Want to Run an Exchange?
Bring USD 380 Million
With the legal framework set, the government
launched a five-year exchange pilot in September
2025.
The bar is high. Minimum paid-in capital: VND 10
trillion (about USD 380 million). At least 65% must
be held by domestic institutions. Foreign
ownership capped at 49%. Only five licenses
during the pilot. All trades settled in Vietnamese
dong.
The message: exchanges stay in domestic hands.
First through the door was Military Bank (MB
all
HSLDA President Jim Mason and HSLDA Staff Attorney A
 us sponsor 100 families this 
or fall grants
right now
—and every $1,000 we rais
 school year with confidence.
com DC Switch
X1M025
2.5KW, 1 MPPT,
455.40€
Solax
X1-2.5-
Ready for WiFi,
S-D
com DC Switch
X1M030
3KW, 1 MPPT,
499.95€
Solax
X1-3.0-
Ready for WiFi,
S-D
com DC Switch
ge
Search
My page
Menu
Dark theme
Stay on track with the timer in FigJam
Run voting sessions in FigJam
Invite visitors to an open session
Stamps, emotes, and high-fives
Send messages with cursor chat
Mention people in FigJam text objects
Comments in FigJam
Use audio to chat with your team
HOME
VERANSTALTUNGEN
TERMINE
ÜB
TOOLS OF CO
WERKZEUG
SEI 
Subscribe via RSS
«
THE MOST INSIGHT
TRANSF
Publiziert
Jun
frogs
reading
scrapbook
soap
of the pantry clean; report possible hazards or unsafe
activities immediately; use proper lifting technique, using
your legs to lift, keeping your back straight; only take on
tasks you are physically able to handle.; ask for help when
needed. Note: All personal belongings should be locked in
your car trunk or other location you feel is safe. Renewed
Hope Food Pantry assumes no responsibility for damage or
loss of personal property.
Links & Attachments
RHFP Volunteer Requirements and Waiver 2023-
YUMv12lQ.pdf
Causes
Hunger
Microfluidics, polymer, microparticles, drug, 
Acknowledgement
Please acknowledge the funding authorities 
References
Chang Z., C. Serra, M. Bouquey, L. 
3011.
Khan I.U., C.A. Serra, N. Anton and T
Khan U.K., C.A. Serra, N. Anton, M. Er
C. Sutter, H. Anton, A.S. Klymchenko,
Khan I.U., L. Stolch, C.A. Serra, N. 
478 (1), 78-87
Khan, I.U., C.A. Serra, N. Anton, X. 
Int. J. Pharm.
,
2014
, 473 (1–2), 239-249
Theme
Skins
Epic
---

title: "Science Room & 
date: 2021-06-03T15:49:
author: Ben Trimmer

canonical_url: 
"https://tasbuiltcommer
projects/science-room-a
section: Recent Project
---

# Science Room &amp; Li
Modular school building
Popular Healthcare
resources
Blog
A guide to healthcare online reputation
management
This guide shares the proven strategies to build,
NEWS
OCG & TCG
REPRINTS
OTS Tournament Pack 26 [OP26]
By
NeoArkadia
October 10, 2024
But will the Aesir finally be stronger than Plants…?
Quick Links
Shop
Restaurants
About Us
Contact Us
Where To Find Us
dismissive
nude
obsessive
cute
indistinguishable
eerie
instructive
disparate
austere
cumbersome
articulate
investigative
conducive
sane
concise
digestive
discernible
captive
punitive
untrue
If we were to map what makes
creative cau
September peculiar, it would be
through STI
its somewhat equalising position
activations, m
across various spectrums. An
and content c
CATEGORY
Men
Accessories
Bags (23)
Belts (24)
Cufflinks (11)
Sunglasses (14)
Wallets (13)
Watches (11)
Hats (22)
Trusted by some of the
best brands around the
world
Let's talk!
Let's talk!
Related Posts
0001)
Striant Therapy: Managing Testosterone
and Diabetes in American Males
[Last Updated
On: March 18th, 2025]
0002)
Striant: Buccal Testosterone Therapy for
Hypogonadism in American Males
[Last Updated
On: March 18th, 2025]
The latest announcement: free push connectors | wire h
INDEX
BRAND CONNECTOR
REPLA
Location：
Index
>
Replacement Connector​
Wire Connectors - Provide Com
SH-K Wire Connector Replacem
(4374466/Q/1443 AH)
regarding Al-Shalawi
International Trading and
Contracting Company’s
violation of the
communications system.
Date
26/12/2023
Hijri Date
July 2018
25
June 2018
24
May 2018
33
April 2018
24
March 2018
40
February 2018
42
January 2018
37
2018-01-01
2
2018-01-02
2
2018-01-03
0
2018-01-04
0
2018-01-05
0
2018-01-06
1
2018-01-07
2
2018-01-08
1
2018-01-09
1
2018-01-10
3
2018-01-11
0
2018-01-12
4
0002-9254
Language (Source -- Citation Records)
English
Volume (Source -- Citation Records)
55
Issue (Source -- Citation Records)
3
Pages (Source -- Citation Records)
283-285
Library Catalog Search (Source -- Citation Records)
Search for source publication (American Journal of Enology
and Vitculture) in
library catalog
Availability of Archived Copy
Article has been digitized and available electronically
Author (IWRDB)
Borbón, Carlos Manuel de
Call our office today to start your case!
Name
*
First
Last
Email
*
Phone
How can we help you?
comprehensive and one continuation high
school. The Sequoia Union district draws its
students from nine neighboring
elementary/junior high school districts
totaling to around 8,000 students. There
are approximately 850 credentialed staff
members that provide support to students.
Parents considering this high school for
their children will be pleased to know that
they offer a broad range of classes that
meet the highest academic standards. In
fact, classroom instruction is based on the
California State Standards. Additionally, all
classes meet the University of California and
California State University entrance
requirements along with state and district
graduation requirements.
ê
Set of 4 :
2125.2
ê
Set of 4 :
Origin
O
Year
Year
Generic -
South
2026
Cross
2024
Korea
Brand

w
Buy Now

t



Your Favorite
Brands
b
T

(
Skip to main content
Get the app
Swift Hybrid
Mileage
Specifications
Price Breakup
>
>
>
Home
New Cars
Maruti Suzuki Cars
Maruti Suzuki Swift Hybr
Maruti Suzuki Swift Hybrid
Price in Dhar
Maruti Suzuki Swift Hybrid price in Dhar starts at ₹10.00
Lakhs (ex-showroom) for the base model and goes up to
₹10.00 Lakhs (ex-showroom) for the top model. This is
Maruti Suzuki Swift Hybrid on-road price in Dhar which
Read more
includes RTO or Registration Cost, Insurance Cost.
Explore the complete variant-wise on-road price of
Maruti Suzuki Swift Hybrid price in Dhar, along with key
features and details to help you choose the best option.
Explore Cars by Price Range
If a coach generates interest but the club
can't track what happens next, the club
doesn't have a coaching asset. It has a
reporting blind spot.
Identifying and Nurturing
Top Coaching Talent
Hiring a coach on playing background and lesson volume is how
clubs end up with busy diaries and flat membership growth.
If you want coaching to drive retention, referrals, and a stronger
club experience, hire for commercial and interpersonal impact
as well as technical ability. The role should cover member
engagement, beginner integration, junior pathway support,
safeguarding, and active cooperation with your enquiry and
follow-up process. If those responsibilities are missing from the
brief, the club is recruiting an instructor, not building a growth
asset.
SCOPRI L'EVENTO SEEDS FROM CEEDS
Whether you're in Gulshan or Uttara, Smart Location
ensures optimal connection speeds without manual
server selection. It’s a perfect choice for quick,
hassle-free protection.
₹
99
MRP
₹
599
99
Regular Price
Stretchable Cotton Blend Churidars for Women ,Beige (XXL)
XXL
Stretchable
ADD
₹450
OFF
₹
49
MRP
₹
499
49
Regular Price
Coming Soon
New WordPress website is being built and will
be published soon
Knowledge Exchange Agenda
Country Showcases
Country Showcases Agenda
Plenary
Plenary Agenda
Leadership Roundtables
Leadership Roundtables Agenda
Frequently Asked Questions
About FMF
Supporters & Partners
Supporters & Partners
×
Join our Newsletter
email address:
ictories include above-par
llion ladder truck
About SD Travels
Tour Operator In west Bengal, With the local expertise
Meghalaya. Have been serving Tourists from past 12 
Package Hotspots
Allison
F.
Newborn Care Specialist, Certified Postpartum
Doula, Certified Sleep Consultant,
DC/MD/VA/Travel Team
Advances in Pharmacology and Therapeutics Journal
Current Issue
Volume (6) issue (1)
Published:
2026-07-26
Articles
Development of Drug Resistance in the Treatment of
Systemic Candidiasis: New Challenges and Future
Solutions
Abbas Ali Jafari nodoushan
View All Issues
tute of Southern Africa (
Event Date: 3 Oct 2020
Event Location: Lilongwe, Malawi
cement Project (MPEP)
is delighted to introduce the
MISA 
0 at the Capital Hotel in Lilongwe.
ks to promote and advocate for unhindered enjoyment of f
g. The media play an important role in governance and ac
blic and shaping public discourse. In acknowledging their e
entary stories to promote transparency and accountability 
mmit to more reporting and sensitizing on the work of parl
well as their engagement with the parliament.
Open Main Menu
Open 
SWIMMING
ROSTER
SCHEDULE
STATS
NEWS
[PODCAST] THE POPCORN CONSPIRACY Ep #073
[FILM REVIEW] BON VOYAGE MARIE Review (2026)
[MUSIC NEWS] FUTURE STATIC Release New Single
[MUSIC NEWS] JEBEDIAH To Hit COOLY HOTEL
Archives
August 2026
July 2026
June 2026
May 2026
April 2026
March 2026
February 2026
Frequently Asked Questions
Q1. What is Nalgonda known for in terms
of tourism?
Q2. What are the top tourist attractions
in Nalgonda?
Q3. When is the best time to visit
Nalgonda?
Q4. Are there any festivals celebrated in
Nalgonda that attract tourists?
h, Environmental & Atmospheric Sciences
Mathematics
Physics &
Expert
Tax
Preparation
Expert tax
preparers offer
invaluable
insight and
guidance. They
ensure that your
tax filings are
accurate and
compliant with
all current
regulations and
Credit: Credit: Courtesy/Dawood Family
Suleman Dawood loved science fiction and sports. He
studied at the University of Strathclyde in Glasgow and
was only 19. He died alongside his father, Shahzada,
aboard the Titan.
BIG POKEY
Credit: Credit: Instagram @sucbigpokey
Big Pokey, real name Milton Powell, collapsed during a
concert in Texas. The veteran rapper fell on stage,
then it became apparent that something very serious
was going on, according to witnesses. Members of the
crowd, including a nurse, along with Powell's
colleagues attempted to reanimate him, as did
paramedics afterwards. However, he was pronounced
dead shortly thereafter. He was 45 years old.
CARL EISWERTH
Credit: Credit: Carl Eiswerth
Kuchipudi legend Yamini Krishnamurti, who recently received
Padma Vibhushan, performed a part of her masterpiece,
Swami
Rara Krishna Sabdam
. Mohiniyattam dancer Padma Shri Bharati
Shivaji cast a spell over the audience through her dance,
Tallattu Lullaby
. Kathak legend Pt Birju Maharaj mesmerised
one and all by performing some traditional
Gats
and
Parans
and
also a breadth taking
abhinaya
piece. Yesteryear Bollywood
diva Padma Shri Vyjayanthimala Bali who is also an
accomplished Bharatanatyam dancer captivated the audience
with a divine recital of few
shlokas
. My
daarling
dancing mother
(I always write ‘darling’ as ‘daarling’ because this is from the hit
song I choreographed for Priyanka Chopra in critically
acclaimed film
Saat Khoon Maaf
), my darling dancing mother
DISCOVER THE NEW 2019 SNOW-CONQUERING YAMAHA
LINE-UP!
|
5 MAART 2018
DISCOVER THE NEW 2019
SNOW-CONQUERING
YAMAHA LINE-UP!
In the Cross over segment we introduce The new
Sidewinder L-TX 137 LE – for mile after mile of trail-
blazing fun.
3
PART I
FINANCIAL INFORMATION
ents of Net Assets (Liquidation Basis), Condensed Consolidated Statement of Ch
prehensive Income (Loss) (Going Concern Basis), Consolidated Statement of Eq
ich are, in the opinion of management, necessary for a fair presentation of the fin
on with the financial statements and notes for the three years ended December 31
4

• EXERCISE INSTRUCTIONS: Scan the lines above for "cement Project (MPEP)" and for "Open Main Menu". Repeat exactly the line holding each of them and every line in between.

• SOLUTION TO THE EXERCISE:
cement Project (MPEP)
is delighted to introduce the
MISA 
0 at the Capital Hotel in Lilongwe.
ks to promote and advocate for unhindered enjoyment of f
g. The media play an important role in governance and ac
blic and shaping public discourse. In acknowledging their e
entary stories to promote transparency and accountability 
mmit to more reporting and sensitizing on the work of parl
well as their engagement with the parliament.
Open Main Menu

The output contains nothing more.